• Exercise requirements:
Your answer should be a single number: the count of lines in the material below that hold "Cabar".

• Data to process:
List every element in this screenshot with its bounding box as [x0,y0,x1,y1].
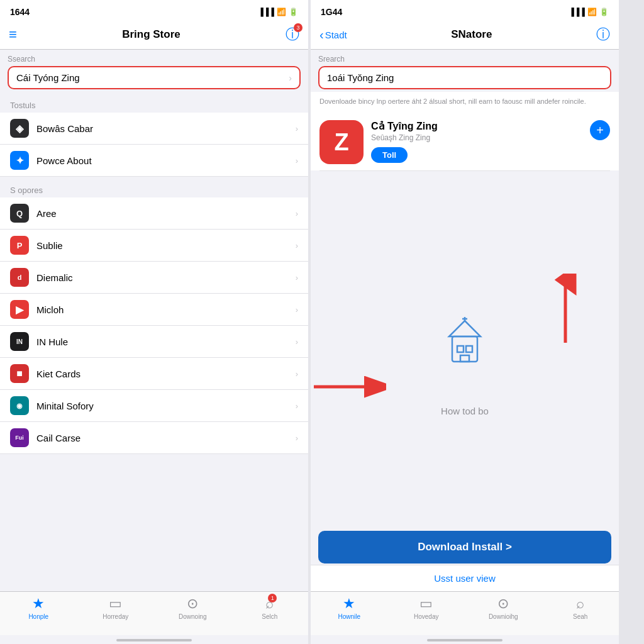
back-button-right[interactable]: ‹ Stadt [319,28,347,42]
nav-bar-right: ‹ Stadt SNatore ⓘ [311,21,619,50]
app-subtitle-right: Seûaşh Zing Zing [371,133,582,142]
app-icon-right: Z [319,120,364,164]
store-chevron-7: › [296,433,298,443]
home-indicator-left [116,639,192,641]
tab-downoing-icon-left: ⊙ [187,596,198,612]
tab-home-icon-left: ★ [32,596,45,612]
tab-horreday-label-left: Horreday [103,613,128,620]
store-item-7[interactable]: Fui Cail Carse › [0,422,308,454]
tab-downioihg-right[interactable]: ⊙ Downioihg [465,596,542,620]
time-left: 1644 [10,7,30,17]
search-box-left[interactable]: › [8,66,301,89]
nav-bar-left: ≡ Bring Store ⓘ 3 [0,21,308,50]
store-label-6: Minital Sofory [36,401,296,411]
store-icon-6: ◉ [10,396,29,415]
info-icon-right[interactable]: ⓘ [596,25,610,44]
search-input-right[interactable] [327,72,602,83]
store-chevron-4: › [296,337,298,347]
tab-home-label-left: Honple [28,613,48,620]
nav-title-right: SNatore [451,28,492,41]
how-label-right: How tod bo [431,406,499,423]
battery-icon-right: 🔋 [599,8,609,16]
store-item-4[interactable]: IN IN Hule › [0,326,308,358]
store-chevron-1: › [296,241,298,250]
store-chevron-3: › [296,305,298,314]
download-install-button[interactable]: Download Install > [318,531,611,564]
search-section-right: Srearch [311,50,619,92]
nav-title-left: Bring Store [122,28,180,41]
description-right: Dovenloade bincy Inp oertere áht 2 álsua… [311,92,619,111]
tool-label-1: Powce About [36,155,296,166]
app-name-right: Cả Tyîng Zing [371,120,582,132]
tab-selch-left[interactable]: ⌕ 1 Selch [231,596,309,620]
store-chevron-2: › [296,273,298,282]
store-item-0[interactable]: Q Aree › [0,197,308,230]
store-item-6[interactable]: ◉ Minital Sofory › [0,390,308,422]
status-icons-right: ▐▐▐ 📶 🔋 [569,8,609,16]
svg-rect-2 [457,346,464,352]
store-icon-4: IN [10,332,29,351]
store-chevron-6: › [296,401,298,411]
tab-seah-right[interactable]: ⌕ Seah [542,596,619,620]
tab-downioihg-label-right: Downioihg [489,613,518,620]
search-input-left[interactable] [16,72,289,83]
tab-selch-icon-wrap-left: ⌕ 1 [265,596,274,612]
store-item-2[interactable]: d Diemalic › [0,262,308,294]
tab-hoveday-label-right: Hoveday [414,613,438,620]
store-chevron-5: › [296,369,298,379]
store-label-5: Kiet Cards [36,369,296,379]
app-info-right: Cả Tyîng Zing Seûaşh Zing Zing Toll [371,120,582,163]
alert-wrap-left[interactable]: ⓘ 3 [286,25,299,44]
search-box-right[interactable] [318,66,611,89]
tab-downoing-label-left: Downoing [179,613,206,620]
right-phone: 1G44 ▐▐▐ 📶 🔋 ‹ Stadt SNatore ⓘ Srearch D… [311,0,619,644]
tool-icon-1: ✦ [10,151,29,170]
toll-button-right[interactable]: Toll [371,147,408,163]
app-card-inner-right: Z Cả Tyîng Zing Seûaşh Zing Zing Toll + [319,120,610,164]
plus-button-right[interactable]: + [590,120,610,140]
search-chevron-left: › [289,73,292,83]
arrow-up-right [550,274,581,349]
store-item-1[interactable]: P Sublie › [0,230,308,262]
tab-home-right[interactable]: ★ Hownile [311,596,388,620]
tab-hoveday-right[interactable]: ▭ Hoveday [388,596,465,620]
download-btn-wrap: Download Install > [311,531,619,565]
wifi-icon-right: 📶 [587,8,597,16]
battery-icon-left: 🔋 [289,8,298,16]
tab-selch-badge-left: 1 [268,594,277,602]
stores-header-left: S opores [0,177,308,197]
tab-hoveday-icon-right: ▭ [419,596,433,612]
tab-home-icon-right: ★ [343,596,355,612]
tool-icon-0: ◈ [10,119,29,138]
middle-area-right: How tod bo [311,171,619,531]
tab-home-left[interactable]: ★ Honple [0,596,77,620]
tab-horreday-left[interactable]: ▭ Horreday [77,596,155,620]
tab-horreday-icon-left: ▭ [109,596,122,612]
home-indicator-right [427,639,502,641]
tool-chevron-1: › [296,156,298,165]
alert-badge-left: 3 [294,23,303,32]
app-card-right: Z Cả Tyîng Zing Seûaşh Zing Zing Toll + [311,111,619,170]
tab-downoing-left[interactable]: ⊙ Downoing [154,596,231,620]
store-label-2: Diemalic [36,272,296,283]
tool-item-0[interactable]: ◈ Bowâs Cabar › [0,113,308,145]
store-label-7: Cail Carse [36,433,296,443]
store-icon-5: ■ [10,364,29,383]
tab-home-label-right: Hownile [338,613,360,620]
menu-icon-left[interactable]: ≡ [9,26,17,43]
tool-item-1[interactable]: ✦ Powce About › [0,145,308,177]
usst-user-view-button[interactable]: Usst user view [311,565,619,591]
store-item-5[interactable]: ■ Kiet Cards › [0,358,308,390]
store-icon-3: ▶ [10,300,29,319]
tools-header-left: Tostuls [0,92,308,113]
store-label-0: Aree [36,208,296,219]
arrow-right-left [311,374,386,399]
back-icon-right: ‹ [319,28,324,42]
store-label-1: Sublie [36,240,296,251]
tool-label-0: Bowâs Cabar [36,123,296,134]
store-icon-1: P [10,236,29,255]
store-item-3[interactable]: ▶ Micloh › [0,294,308,326]
tab-bar-right: ★ Hownile ▭ Hoveday ⊙ Downioihg ⌕ Seah [311,591,619,635]
left-phone: 1644 ▐▐▐ 📶 🔋 ≡ Bring Store ⓘ 3 Ssearch ›… [0,0,308,644]
tool-chevron-0: › [296,124,298,133]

• Output of the exercise:
2